• Instructions for the task
Without the pictures, give the listing below again exactly.
[Entries provided — start]
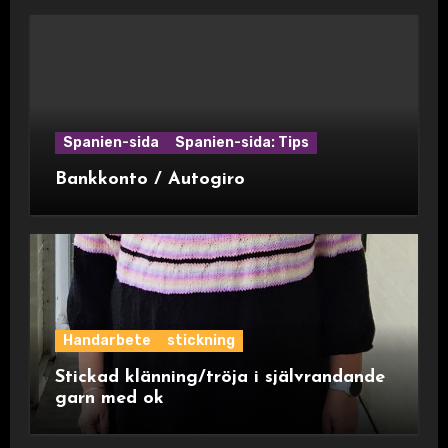
Spanien-sida
Spanien-sida: Tips
Bankkonto / Autogiro
Handarbete
stickning
Stickad klänning/tröja i självrandande
garn med ok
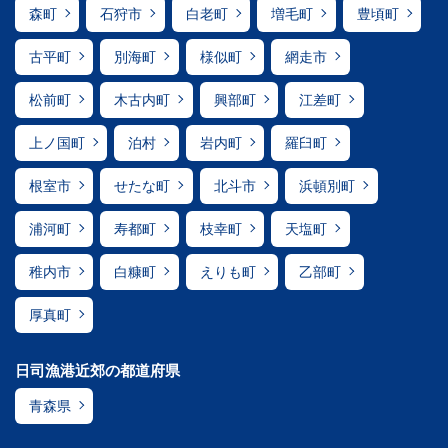
森町
石狩市
白老町
増毛町
豊頃町
古平町
別海町
様似町
網走市
松前町
木古内町
興部町
江差町
上ノ国町
泊村
岩内町
羅臼町
根室市
せたな町
北斗市
浜頓別町
浦河町
寿都町
枝幸町
天塩町
稚内市
白糠町
えりも町
乙部町
厚真町
日司漁港近郊の都道府県
青森県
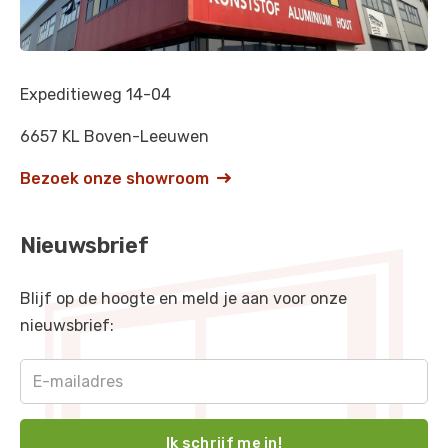
Zwartgrijs
-
RAL 7021
Granietgrijs
-
RAL 7026
Expeditieweg 14-04
Verkeersgrijs B
-
RAL 7043
6657 KL Boven-Leeuwen
Groenbruin
-
RAL 8000
Bezoek onze showroom

Okerbruin
-
RAL 8001
Signaalbruin
-
RAL 8002
Nieuwsbrief
Leembruin
-
RAL 8003
Blijf op de hoogte en meld je aan voor onze
Koperbruin
-
RAL 8004
nieuwsbrief:
Reebruin
-
RAL 8007
Olijfbruin
-
RAL 8008
Notebruin
-
RAL 8011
[Entries provided — finish]
• Output
Spanien-sida
Spanien-sida: Tips
Bankkonto / Autogiro
Handarbete
stickning
Stickad klänning/tröja i självrandande
garn med ok
森町
石狩市
白老町
増毛町
豊頃町
古平町
別海町
様似町
網走市
松前町
木古内町
興部町
江差町
上ノ国町
泊村
岩内町
羅臼町
根室市
せたな町
北斗市
浜頓別町
浦河町
寿都町
枝幸町
天塩町
稚内市
白糠町
えりも町
乙部町
厚真町
日司漁港近郊の都道府県
青森県
Zwartgrijs
-
RAL 7021
Granietgrijs
-
RAL 7026
Expeditieweg 14-04
Verkeersgrijs B
-
RAL 7043
6657 KL Boven-Leeuwen
Groenbruin
-
RAL 8000
Bezoek onze showroom

Okerbruin
-
RAL 8001
Signaalbruin
-
RAL 8002
Nieuwsbrief
Leembruin
-
RAL 8003
Blijf op de hoogte en meld je aan voor onze
Koperbruin
-
RAL 8004
nieuwsbrief:
Reebruin
-
RAL 8007
Olijfbruin
-
RAL 8008
Notebruin
-
RAL 8011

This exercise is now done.